There are people out there that are trading bitcoin with just $815 when its price is more than $8000? OK that might have come off as a bit too sell-y, but hear me out. In CFD and Forex trading there is a service most brokers offer called leverage. What is leverage? In extremely basic terms it increases the initial amount that you put forth for a trade. So you can understand all the benefits and of course risks involved with leverage though, you will have to read on.
You won’t be graded in this class but you should definitely take notes. By definition leverage is using a tool to increase force. In trading terms that essentially means being able to make a larger trade with a much smaller initial investment. First and foremost, if you are trading without any risk management it’s like giving a monkey a machine gun – something is bound to go wrong, click the link if you don’t believe me. So now that you have some sort of risk management in place, let’s look into the nuts and bolts of leverage. First: calculation, leverage works like a multiplier, 1:5 means that every dollar is worth five. So a $100 is worth $500. OK that calculation is relatively easy, the next one gets a bit more complex, margin is the capital you need to keep in your account to be able to trade. Leverage becomes a “ratio” in this case so 1/5 = 20% (this percentage is also known as margin) means that you need at least 200 USD to perform a 1000 USD trade. That is important when using leverage, because if the markets move against you and your account goes under $200 than in most cases your trades will be closed.

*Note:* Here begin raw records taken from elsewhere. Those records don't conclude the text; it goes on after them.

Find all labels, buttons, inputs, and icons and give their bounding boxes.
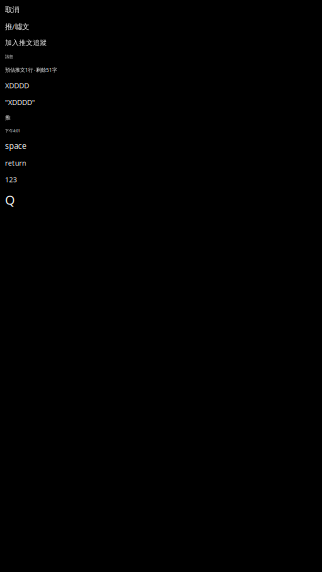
staticText: 加入推文追蹤 xyxy=(5,39,47,47)
staticText: 預估推文1行 · 剩餘51字 xyxy=(5,66,57,73)
staticText: 下午4:01 xyxy=(5,128,20,134)
staticText: XDDDD xyxy=(5,80,29,90)
staticText: "XDDDD" xyxy=(5,97,35,107)
staticText: Q xyxy=(5,191,15,209)
staticText: 訊息 xyxy=(5,54,13,59)
staticText: 推 xyxy=(5,114,11,121)
staticText: 推/噓文 xyxy=(5,21,29,32)
staticText: 123 xyxy=(5,175,17,184)
staticText: space xyxy=(5,140,27,151)
staticText: return xyxy=(5,158,26,168)
staticText: 取消 xyxy=(5,5,19,14)
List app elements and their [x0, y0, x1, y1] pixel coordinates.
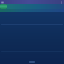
- button[interactable]: Menu: [0, 0, 64, 4]
- button[interactable]: Menu: [1, 1, 4, 4]
- button[interactable]: More options: [60, 1, 63, 4]
- button[interactable]: [0, 4, 7, 9]
- button[interactable]: [0, 9, 64, 12]
- button[interactable]: Action: [29, 61, 35, 63]
- button[interactable]: [7, 4, 64, 9]
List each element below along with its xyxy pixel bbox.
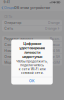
staticText: Модель SIM	[4, 60, 24, 65]
staticText: Роуминг данных	[4, 37, 33, 41]
staticText: 9:41	[4, 0, 10, 4]
button[interactable]: Опции	[0, 5, 15, 11]
staticText: Сеть	[4, 26, 13, 31]
button[interactable]: Сеть	[2, 26, 62, 31]
staticText: +33 6 12 34 56	[37, 49, 60, 53]
staticText: eSIM	[52, 60, 60, 65]
button[interactable]: Модель SIM	[2, 60, 62, 65]
staticText: Номер телефона	[4, 49, 33, 53]
button[interactable]: Состояние SIM	[2, 42, 62, 48]
button[interactable]: Оператор	[2, 54, 62, 60]
staticText: Orange SA	[43, 54, 60, 59]
button[interactable]: Номер телефона	[2, 48, 62, 54]
staticText: Активна	[46, 43, 60, 47]
staticText: Выкл.	[50, 37, 60, 41]
staticText: Orange	[48, 20, 60, 25]
staticText: Опции	[4, 6, 15, 10]
staticText: Цифровое удостоверение личности недоступ…	[19, 42, 45, 59]
button[interactable]: OK	[11, 77, 53, 84]
staticText: Чтобы продолжить, подключитесь к сети Wi…	[16, 60, 48, 75]
staticText: Об этом устройстве	[14, 6, 50, 10]
staticText: Оператор	[4, 54, 21, 59]
button[interactable]: Роуминг данных	[2, 36, 62, 42]
staticText: СЕТЬ	[4, 15, 12, 19]
staticText: Orange F	[45, 26, 60, 31]
staticText: OK	[29, 79, 35, 83]
staticText: Оператор	[4, 20, 21, 25]
staticText: Состояние SIM	[4, 43, 30, 47]
button[interactable]: Оператор	[2, 20, 62, 26]
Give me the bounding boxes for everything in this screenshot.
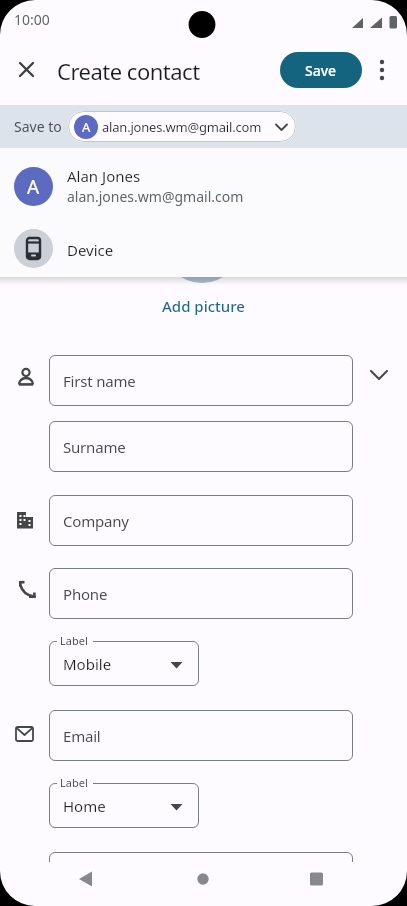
staticText: 10:00 <box>14 10 50 28</box>
button[interactable]: Home <box>49 783 199 828</box>
button[interactable]: A <box>0 152 407 214</box>
staticText: Surname <box>63 437 126 457</box>
staticText: Phone <box>63 584 108 604</box>
staticText: Alan Jones <box>67 166 141 186</box>
button[interactable]: Mobile <box>49 641 199 686</box>
staticText: Home <box>63 796 106 816</box>
staticText: Email <box>63 726 101 746</box>
button[interactable] <box>64 864 104 894</box>
staticText: A <box>82 118 91 136</box>
button[interactable]: Email <box>49 710 353 761</box>
staticText: Company <box>63 511 129 531</box>
button[interactable] <box>183 864 223 894</box>
staticText: A <box>27 174 40 200</box>
staticText: Save to <box>14 117 62 136</box>
button[interactable]: Add picture <box>143 293 263 319</box>
button[interactable]: First name <box>49 355 353 406</box>
button[interactable]: Company <box>49 495 353 546</box>
staticText: Add picture <box>162 296 245 316</box>
staticText: Label <box>60 633 88 648</box>
button[interactable]: A <box>68 111 296 142</box>
button[interactable] <box>296 864 336 894</box>
staticText: Label <box>60 775 88 790</box>
staticText: alan.jones.wm@gmail.com <box>67 187 244 206</box>
staticText: Mobile <box>63 654 112 674</box>
button[interactable]: Save <box>280 52 362 88</box>
button[interactable]: Surname <box>49 421 353 472</box>
staticText: alan.jones.wm@gmail.com <box>102 118 262 136</box>
staticText: First name <box>63 371 136 391</box>
button[interactable] <box>368 54 398 86</box>
staticText: Save <box>305 61 337 80</box>
staticText: Create contact <box>57 56 200 84</box>
staticText: Device <box>67 240 114 260</box>
button[interactable] <box>10 54 42 86</box>
button[interactable]: Phone <box>49 568 353 619</box>
button[interactable]: Device <box>0 222 407 277</box>
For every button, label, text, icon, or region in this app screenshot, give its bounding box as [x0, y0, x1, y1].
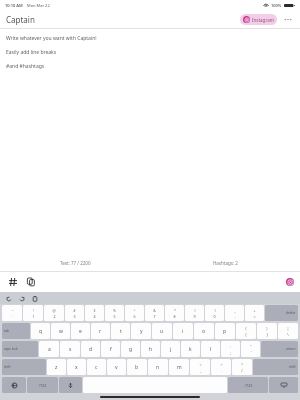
- button[interactable]: m: [169, 359, 189, 375]
- button[interactable]: caps lock: [2, 341, 38, 357]
- button[interactable]: i: [173, 323, 193, 339]
- button[interactable]: delete: [265, 305, 298, 321]
- button[interactable]: More options: [282, 13, 294, 25]
- staticText: ]: [266, 332, 268, 337]
- button[interactable]: tab: [2, 323, 30, 339]
- button[interactable]: Dictation: [59, 377, 82, 393]
- button[interactable]: b: [127, 359, 147, 375]
- button[interactable]: shift: [253, 359, 298, 375]
- staticText: \: [287, 332, 289, 337]
- button[interactable]: ?: [232, 359, 252, 375]
- staticText: z: [55, 364, 58, 371]
- staticText: 7: [153, 314, 156, 319]
- staticText: :: [230, 344, 231, 349]
- button[interactable]: w: [51, 323, 70, 339]
- staticText: ": [250, 344, 252, 349]
- staticText: q: [39, 328, 43, 335]
- button[interactable]: s: [60, 341, 80, 357]
- button[interactable]: e: [71, 323, 90, 339]
- button[interactable]: Hide keyboard: [269, 377, 298, 393]
- button[interactable]: o: [194, 323, 214, 339]
- button[interactable]: |: [278, 323, 298, 339]
- button[interactable]: h: [141, 341, 160, 357]
- button[interactable]: return: [261, 341, 298, 357]
- button[interactable]: #: [65, 305, 84, 321]
- staticText: c: [95, 364, 98, 371]
- button[interactable]: !: [23, 305, 43, 321]
- staticText: 0: [213, 314, 216, 319]
- button[interactable]: q: [31, 323, 50, 339]
- staticText: {: [245, 326, 247, 331]
- button[interactable]: r: [91, 323, 110, 339]
- button[interactable]: j: [161, 341, 180, 357]
- button[interactable]: Paste: [30, 294, 39, 303]
- button[interactable]: n: [148, 359, 168, 375]
- staticText: s: [69, 346, 72, 353]
- button[interactable]: g: [121, 341, 140, 357]
- button[interactable]: :: [221, 341, 240, 357]
- button[interactable]: l: [201, 341, 220, 357]
- button[interactable]: u: [152, 323, 172, 339]
- button[interactable]: >: [211, 359, 231, 375]
- staticText: n: [156, 364, 160, 371]
- button[interactable]: d: [81, 341, 100, 357]
- button[interactable]: shift: [2, 359, 46, 375]
- staticText: d: [89, 346, 93, 353]
- button[interactable]: .?123: [27, 377, 58, 393]
- staticText: .?123: [38, 383, 47, 388]
- button[interactable]: x: [67, 359, 86, 375]
- button[interactable]: y: [131, 323, 151, 339]
- button[interactable]: ^: [125, 305, 144, 321]
- button[interactable]: f: [101, 341, 120, 357]
- button[interactable]: z: [47, 359, 66, 375]
- button[interactable]: %: [105, 305, 124, 321]
- button[interactable]: ): [205, 305, 224, 321]
- button[interactable]: _: [225, 305, 244, 321]
- staticText: *: [174, 308, 176, 313]
- button[interactable]: t: [111, 323, 130, 339]
- staticText: i: [182, 328, 184, 335]
- staticText: %: [113, 308, 116, 313]
- button[interactable]: Instagram: [240, 14, 277, 25]
- staticText: l: [210, 346, 212, 353]
- button[interactable]: Emoji: [2, 377, 26, 393]
- button[interactable]: $: [85, 305, 104, 321]
- button[interactable]: Undo: [4, 294, 13, 303]
- button[interactable]: &: [145, 305, 164, 321]
- button[interactable]: Post to Instagram: [286, 278, 294, 286]
- button[interactable]: +: [245, 305, 264, 321]
- button[interactable]: ~: [2, 305, 22, 321]
- staticText: f: [110, 346, 112, 353]
- button[interactable]: Redo: [17, 294, 26, 303]
- staticText: shift: [289, 365, 296, 369]
- button[interactable]: v: [107, 359, 126, 375]
- staticText: ': [251, 350, 252, 355]
- staticText: .: [221, 368, 222, 373]
- button[interactable]: Copy: [24, 275, 38, 289]
- staticText: =: [253, 314, 256, 319]
- staticText: 10:10 AM: [5, 3, 23, 8]
- staticText: ;: [230, 350, 231, 355]
- button[interactable]: .?123: [228, 377, 268, 393]
- button[interactable]: {: [236, 323, 256, 339]
- button[interactable]: }: [257, 323, 277, 339]
- button[interactable]: c: [87, 359, 106, 375]
- button[interactable]: ": [241, 341, 260, 357]
- staticText: +: [253, 308, 256, 313]
- button[interactable]: k: [181, 341, 200, 357]
- button[interactable]: @: [44, 305, 64, 321]
- staticText: y: [140, 328, 143, 335]
- staticText: x: [75, 364, 78, 371]
- button[interactable]: *: [165, 305, 184, 321]
- staticText: -: [234, 314, 236, 319]
- staticText: &: [153, 308, 156, 313]
- button[interactable]: p: [215, 323, 235, 339]
- staticText: ^: [133, 308, 136, 313]
- button[interactable]: a: [39, 341, 59, 357]
- button[interactable]: (: [185, 305, 204, 321]
- staticText: u: [160, 328, 164, 335]
- staticText: (: [194, 308, 196, 313]
- button[interactable]: Hashtags: [6, 275, 20, 289]
- button[interactable]: <: [190, 359, 210, 375]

Most people use leverage in conjunction with stop-loss a risk management tool, to protect themselves from this.
So How Is that Useful?
For example we have seen bitcoin go viral, both on the markets and in the news. Today’s bitcoin price (indicative at the time of writing this article) is above $8100 pushing towards $8200 – how could any normal person trade on that price? Well with a leverage of 1:5 you could trade for just $1620 or with leverage of 1:10 you could trade bitcoin for just $810. The benefit being in the case of a climb of bitcoin, say from $8100 to $8200 you need a fraction of the $8,100 not the entire amount.
So How Much?
Too much of a good thing can be bad and leverage should be treated like that. It can be used within a very disciplined strategy with the correct fail-safes/risk management tools. Also partnering with a broker that offers negative balance protection, will prevent your account from going below zero when trading with leverage. Keep in mind that leverage increases not only your initial investment but your exposure to the market. What does that mean? Let’s assume you use a 1:5 leverage to open a $100 trade (i.e. with an initial investment of $20) compared to a 1:500 to open a $10,000 trade. If the markets move against you your loss will be analogous to your initial investment.